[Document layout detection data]
- Opening Delimiter -
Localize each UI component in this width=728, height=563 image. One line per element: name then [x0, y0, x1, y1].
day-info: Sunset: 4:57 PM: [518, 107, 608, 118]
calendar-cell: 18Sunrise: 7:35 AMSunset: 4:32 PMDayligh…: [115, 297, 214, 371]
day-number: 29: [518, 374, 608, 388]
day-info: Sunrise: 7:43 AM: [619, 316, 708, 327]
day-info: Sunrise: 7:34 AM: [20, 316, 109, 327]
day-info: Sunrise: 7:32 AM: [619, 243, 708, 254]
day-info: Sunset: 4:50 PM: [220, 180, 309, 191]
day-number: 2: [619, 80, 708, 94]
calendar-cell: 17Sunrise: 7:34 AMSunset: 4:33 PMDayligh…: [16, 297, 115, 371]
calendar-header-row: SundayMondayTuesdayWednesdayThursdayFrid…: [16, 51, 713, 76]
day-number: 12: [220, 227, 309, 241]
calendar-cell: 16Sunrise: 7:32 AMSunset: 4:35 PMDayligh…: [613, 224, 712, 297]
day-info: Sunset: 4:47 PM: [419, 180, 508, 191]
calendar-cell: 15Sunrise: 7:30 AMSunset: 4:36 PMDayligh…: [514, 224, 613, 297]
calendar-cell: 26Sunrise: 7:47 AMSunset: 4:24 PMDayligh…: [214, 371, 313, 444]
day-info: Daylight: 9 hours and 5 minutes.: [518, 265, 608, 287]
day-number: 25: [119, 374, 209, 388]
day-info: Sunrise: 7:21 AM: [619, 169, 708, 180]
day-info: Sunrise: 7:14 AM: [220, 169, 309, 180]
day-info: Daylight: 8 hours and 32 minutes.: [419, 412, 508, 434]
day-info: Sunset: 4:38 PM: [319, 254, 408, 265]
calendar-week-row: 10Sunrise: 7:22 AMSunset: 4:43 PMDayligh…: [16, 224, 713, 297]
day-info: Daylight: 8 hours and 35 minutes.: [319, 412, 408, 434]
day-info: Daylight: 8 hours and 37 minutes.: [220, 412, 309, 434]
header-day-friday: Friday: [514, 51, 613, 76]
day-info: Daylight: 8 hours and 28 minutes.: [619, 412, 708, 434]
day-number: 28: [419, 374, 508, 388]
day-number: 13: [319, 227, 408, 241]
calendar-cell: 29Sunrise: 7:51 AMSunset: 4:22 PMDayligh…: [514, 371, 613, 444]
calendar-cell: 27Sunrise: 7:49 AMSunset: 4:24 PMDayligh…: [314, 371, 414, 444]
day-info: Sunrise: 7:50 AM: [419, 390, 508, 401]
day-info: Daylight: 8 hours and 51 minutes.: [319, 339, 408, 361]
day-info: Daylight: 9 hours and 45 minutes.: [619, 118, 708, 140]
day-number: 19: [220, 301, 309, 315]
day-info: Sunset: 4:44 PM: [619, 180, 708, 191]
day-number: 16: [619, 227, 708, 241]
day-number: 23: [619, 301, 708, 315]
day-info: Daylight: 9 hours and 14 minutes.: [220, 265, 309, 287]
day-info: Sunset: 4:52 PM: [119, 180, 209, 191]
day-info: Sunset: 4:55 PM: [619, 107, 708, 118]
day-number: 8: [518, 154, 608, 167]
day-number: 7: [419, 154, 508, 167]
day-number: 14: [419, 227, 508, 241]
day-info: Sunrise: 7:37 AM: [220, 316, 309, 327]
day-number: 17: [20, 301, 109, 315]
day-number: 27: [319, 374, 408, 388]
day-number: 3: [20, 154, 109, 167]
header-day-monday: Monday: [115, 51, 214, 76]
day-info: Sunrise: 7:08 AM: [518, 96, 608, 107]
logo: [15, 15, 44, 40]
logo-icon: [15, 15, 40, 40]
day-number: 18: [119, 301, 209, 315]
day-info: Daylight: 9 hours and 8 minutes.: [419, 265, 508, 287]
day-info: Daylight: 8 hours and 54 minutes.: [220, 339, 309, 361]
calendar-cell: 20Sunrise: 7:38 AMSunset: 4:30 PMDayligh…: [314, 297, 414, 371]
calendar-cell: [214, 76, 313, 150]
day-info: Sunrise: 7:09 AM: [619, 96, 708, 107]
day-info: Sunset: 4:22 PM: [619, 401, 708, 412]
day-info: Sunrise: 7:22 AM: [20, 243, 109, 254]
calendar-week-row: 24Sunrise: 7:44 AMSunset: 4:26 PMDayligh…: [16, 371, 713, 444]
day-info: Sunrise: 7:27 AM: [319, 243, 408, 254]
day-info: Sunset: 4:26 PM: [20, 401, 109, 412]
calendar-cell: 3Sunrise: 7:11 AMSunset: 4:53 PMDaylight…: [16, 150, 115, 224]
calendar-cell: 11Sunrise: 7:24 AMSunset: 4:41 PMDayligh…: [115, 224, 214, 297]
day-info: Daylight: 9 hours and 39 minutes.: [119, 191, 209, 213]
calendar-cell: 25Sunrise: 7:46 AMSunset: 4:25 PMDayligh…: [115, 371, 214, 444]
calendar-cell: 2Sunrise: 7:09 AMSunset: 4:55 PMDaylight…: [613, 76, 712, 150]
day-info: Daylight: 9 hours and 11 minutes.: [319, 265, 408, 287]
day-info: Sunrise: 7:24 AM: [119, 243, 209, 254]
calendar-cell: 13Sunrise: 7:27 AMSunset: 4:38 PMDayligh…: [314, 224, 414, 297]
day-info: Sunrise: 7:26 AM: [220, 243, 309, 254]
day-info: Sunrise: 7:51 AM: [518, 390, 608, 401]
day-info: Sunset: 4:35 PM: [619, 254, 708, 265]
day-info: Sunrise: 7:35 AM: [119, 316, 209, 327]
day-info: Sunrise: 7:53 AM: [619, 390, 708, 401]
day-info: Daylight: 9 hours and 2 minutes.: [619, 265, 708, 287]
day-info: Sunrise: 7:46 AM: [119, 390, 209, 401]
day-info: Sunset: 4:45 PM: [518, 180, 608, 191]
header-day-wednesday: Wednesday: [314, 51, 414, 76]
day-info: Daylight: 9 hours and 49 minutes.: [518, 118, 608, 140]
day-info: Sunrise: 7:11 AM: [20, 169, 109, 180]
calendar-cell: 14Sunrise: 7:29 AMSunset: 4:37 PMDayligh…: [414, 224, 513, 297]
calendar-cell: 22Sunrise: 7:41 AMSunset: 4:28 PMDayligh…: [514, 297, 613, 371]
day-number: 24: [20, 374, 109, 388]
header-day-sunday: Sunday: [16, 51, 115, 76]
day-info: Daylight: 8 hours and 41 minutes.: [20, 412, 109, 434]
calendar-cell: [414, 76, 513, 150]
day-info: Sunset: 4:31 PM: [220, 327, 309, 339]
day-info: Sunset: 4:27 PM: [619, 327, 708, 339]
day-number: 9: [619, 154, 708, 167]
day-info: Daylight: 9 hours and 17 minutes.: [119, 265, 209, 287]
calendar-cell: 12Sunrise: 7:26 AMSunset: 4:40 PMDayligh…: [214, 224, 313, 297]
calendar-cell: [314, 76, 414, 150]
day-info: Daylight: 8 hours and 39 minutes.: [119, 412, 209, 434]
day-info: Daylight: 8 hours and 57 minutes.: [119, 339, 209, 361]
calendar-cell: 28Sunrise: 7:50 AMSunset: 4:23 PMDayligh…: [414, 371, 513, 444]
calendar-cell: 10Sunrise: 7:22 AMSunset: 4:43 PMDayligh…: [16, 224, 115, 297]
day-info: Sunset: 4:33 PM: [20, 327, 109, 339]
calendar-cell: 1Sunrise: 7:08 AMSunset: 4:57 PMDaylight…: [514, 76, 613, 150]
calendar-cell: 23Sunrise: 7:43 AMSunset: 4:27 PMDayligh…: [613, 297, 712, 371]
- Closing Delimiter -
◆ Work instruction
Once a line of the records is found to contain "header", copy it out.

◆ Answer to the problem
calendar-header-row: SundayMondayTuesdayWednesdayThursdayFrid…: [16, 51, 713, 76]
header-day-friday: Friday: [514, 51, 613, 76]
header-day-monday: Monday: [115, 51, 214, 76]
header-day-wednesday: Wednesday: [314, 51, 414, 76]
header-day-sunday: Sunday: [16, 51, 115, 76]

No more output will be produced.